__Material provided__:
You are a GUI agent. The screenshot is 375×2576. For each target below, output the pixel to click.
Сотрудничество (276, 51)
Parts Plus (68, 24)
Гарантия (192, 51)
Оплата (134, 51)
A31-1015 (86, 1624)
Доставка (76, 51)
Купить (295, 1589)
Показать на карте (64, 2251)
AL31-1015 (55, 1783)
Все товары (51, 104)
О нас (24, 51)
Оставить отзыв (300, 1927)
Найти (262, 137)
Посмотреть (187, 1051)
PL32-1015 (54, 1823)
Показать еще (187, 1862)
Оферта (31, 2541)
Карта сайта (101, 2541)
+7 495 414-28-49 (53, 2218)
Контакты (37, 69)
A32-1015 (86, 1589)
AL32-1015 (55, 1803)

==

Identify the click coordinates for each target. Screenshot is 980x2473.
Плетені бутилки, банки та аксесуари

__How to complete this task__:
Pull every line containing "target" out of the material and copy it.

__Answer section__:
You are a GUI agent. The screenshot is 375×2576. For each target below, output the pixel to click.
Identify the click coordinates for each target. Screenshot is 980x2473.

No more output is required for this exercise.